A new study suggests that demand for height-adjustable desks in the UK has grown by more than 20% over the last year.
Research just released by TowerEight, a construction project and cost management consultancy, claims that the number of businesses searching for sit-stand desks has rocketed over the past 12 months amidst growing awareness of health and wellbeing factors in the workplace.
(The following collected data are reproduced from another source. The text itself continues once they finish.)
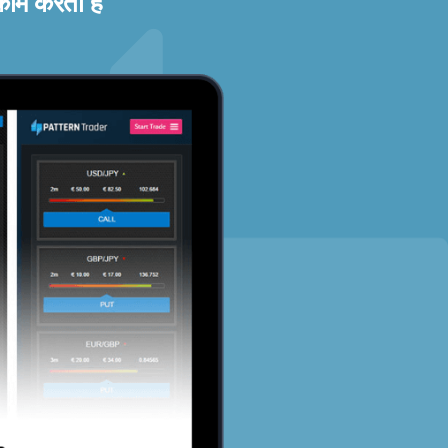
काम करता है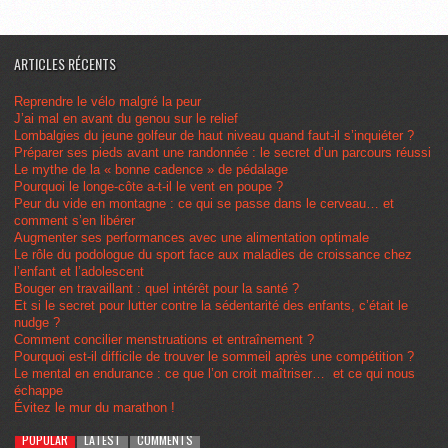
ARTICLES RÉCENTS
Reprendre le vélo malgré la peur
J’ai mal en avant du genou sur le relief
Lombalgies du jeune golfeur de haut niveau quand faut-il s’inquiéter ?
Préparer ses pieds avant une randonnée : le secret d’un parcours réussi
Le mythe de la « bonne cadence » de pédalage
Pourquoi le longe-côte a-t-il le vent en poupe ?
Peur du vide en montagne : ce qui se passe dans le cerveau… et
comment s’en libérer
Augmenter ses performances avec une alimentation optimale
Le rôle du podologue du sport face aux maladies de croissance chez
l’enfant et l’adolescent
Bouger en travaillant : quel intérêt pour la santé ?
Et si le secret pour lutter contre la sédentarité des enfants, c’était le
nudge ?
Comment concilier menstruations et entraînement ?
Pourquoi est-il difficile de trouver le sommeil après une compétition ?
Le mental en endurance : ce que l’on croit maîtriser… et ce qui nous
échappe
Évitez le mur du marathon !
POPULAR
LATEST
COMMENTS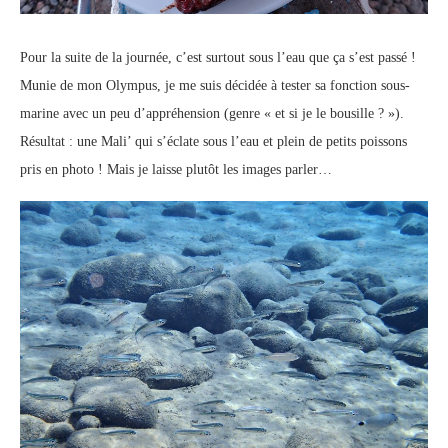
Pour la suite de la journée, c’est surtout sous l’eau que ça s’est passé !
Munie de mon Olympus, je me suis décidée à tester sa fonction sous-
marine avec un peu d’appréhension (genre « et si je le bousille ? »).
Résultat : une Mali’ qui s’éclate sous l’eau et plein de petits poissons
pris en photo ! Mais je laisse plutôt les images parler…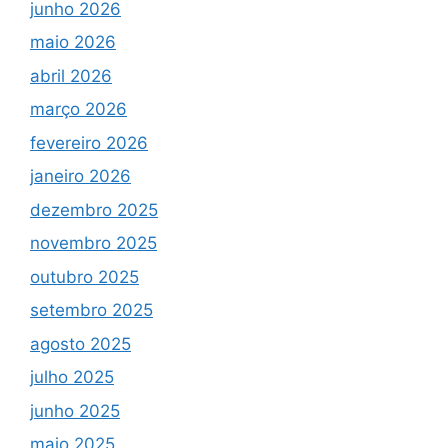
junho 2026
maio 2026
abril 2026
março 2026
fevereiro 2026
janeiro 2026
dezembro 2025
novembro 2025
outubro 2025
setembro 2025
agosto 2025
julho 2025
junho 2025
maio 2025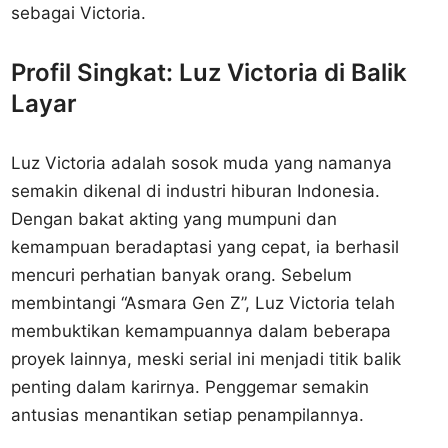
sebagai Victoria.
Profil Singkat: Luz Victoria di Balik
Layar
Luz Victoria adalah sosok muda yang namanya
semakin dikenal di industri hiburan Indonesia.
Dengan bakat akting yang mumpuni dan
kemampuan beradaptasi yang cepat, ia berhasil
mencuri perhatian banyak orang. Sebelum
membintangi “Asmara Gen Z”, Luz Victoria telah
membuktikan kemampuannya dalam beberapa
proyek lainnya, meski serial ini menjadi titik balik
penting dalam karirnya. Penggemar semakin
antusias menantikan setiap penampilannya.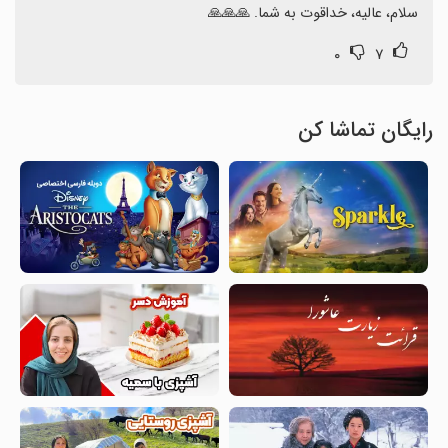
سلام، عالیه، خداقوت به شما. 🙏🙏🙏
۰
۷
رایگان تماشا کن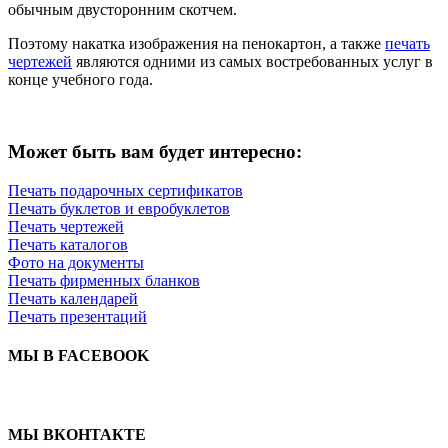
обычным двусторонним скотчем.
Поэтому накатка изображения на пенокартон, а также
печать
чертежей
являются одними из самых востребованных услуг в
конце учебного года.
Может быть вам будет интересно:
Печать подарочных сертификатов
Печать буклетов и евробуклетов
Печать чертежей
Печать каталогов
Фото на документы
Печать фирменных бланков
Печать календарей
Печать презентаций
МЫ В FACEBOOK
МЫ ВКОНТАКТЕ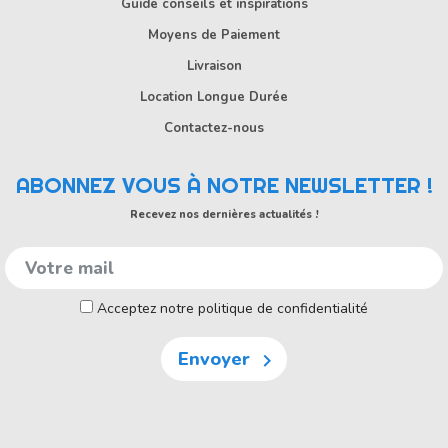
Guide conseils et inspirations
Moyens de Paiement
Livraison
Location Longue Durée
Contactez-nous
ABONNEZ VOUS À NOTRE NEWSLETTER !
Recevez nos dernières actualités !
Acceptez notre politique de confidentialité
Envoyer
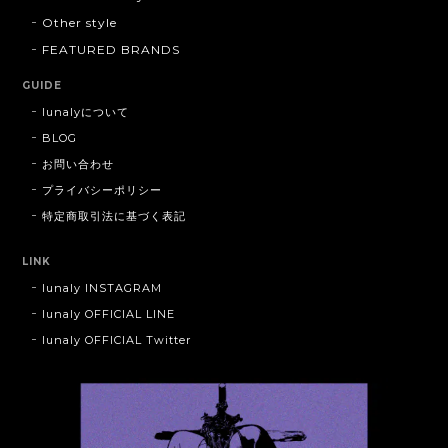
Other style
FEATURED BRANDS
GUIDE
lunalyについて
BLOG
お問い合わせ
プライバシーポリシー
特定商取引法に基づく表記
LINK
lunaly INSTAGRAM
lunaly OFFICIAL LINE
lunaly OFFICIAL Twitter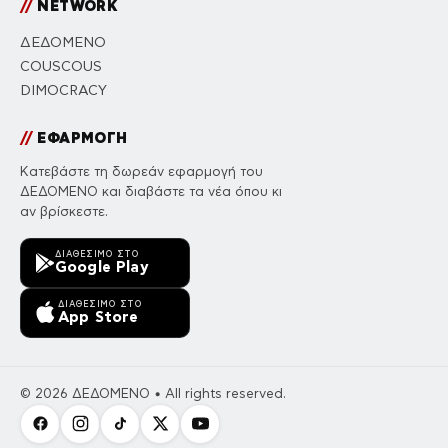
//
NETWORK
ΔΕΔΟΜΕΝΟ
COUSCOUS
DIMOCRACY
//
ΕΦΑΡΜΟΓΗ
Κατεβάστε τη δωρεάν εφαρμογή του
ΔΕΔΟΜΕΝΟ και διαβάστε τα νέα όπου κι
αν βρίσκεστε.
ΔΙΑΘΈΣΙΜΟ ΣΤΟ
Google Play
ΔΙΑΘΈΣΙΜΟ ΣΤΟ
App Store
© 2026 ΔΕΔΟΜΕΝΟ • All rights reserved.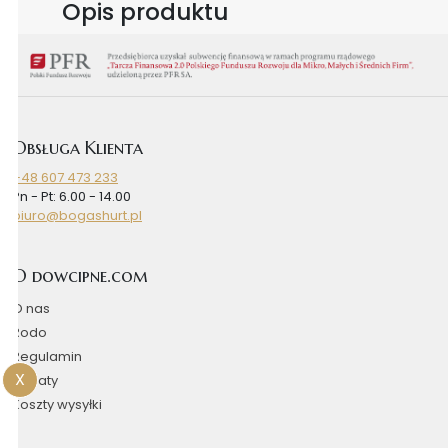
Opis produktu
Obsługa Klienta
+48 607 473 233
Pn - Pt: 6.00 - 14.00
biuro@bogashurt.pl
O dowcipne.com
O nas
Rodo
Regulamin
X
Rabaty
Koszty wysyłki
TowerEight based its research on Google trend analytics alongside findings from two interior design companies, the Wagstaff Group and Parcour. Both of these organisations have noted an increase in demand for height-adjustable desks particularly from corporates, who in turn are seeing increasing demand from their employees.
Interestingly, TowerEight noted that the UK’s interest in sit-stand desks is some way behind that of the US, where it claims demand for standing desks has more than tripled in the last year.
“Standing desks were initially dismissed as a curio, a throwback famously used by eccentrics such as Dickens or Hemmingway,” commented Sam Addision, workspace lead at TowerEight, “but the health evidence now seems indisputably positive and, as a result, corporate demand has really picked up.”
Flexibility is taking centre stage in many aspects of work and life, and just like the workspace industry itself, furniture is receiving a flexible makeover. Freelance workers, corporate employees, coworking members, serviced office clients, startups: any and all office-based workers are seeking ever more control over how, where and when they work — and that includes the tools they use to carry out their daily tasks.
For office workers, that includes the desk, and for many, the ability to sit or stand is a choice that helps them work better and maintain a healthier lifestyle.
One study conducted in June 2016 by Texas A&M University suggested that standing desks improve productivity in the workplace by as much as 46%, with employees claiming they felt more comfortable than their seated counterparts.
However, a study released in December 2015 by the University of Sydney found no changes in work productivity of test subjects who used sit-stand desks.
The report concluded: “Using sit-stand desks also did not result in differing perceptions about work conditions, energy levels, and positive feelings, although the intervention group did give stronger indication of feeling more sustained energy levels throughout the workday after using sit-stand desks.”
Such marked dissimilarities can be at least partly explained by differences in the test environments and the tasks carried out by the test participants themselves.
Notably, the University of Sydney report added that previous studies into the productivity benefits of height-adjustable desks were typically “conducted in health-related or university settings with potentially more health-aware workers.”
Indeed, enhanced awareness is certainly playing its part in fuelling demand for adjustable desks. The Wagstaff Group is in the throes of supplying thousands of sit-stand desks within various corporate workplace projects across the UK, which currently includes Centrica, Change.org and the Bank of England.
So why aren’t more flexible workspaces switching to flexible furniture?
The issue, according to Mark Shepherd of Wagstaff Group, is cost. “Sit/stand desks will quickly become a commodity type product and along with break out areas, will take a large amount of the project value in cash. The demand is clearly there, although price is still a key inhibiting factor, but as appetite grows prices will reduce as more suppliers enter the market.”
He added: “Any major UK project we work on now has a big focus on incorporating more sit/stand products together with the need to accommodate more third space break out areas. This is an interesting modification in a client’s wish list that we were not seeing three years ago.
“It is not a trend being driven by creative firms or smaller companies as might be pre-supposed — the wellness agenda and ensuring productivity benefits have become central to occupier strategy.”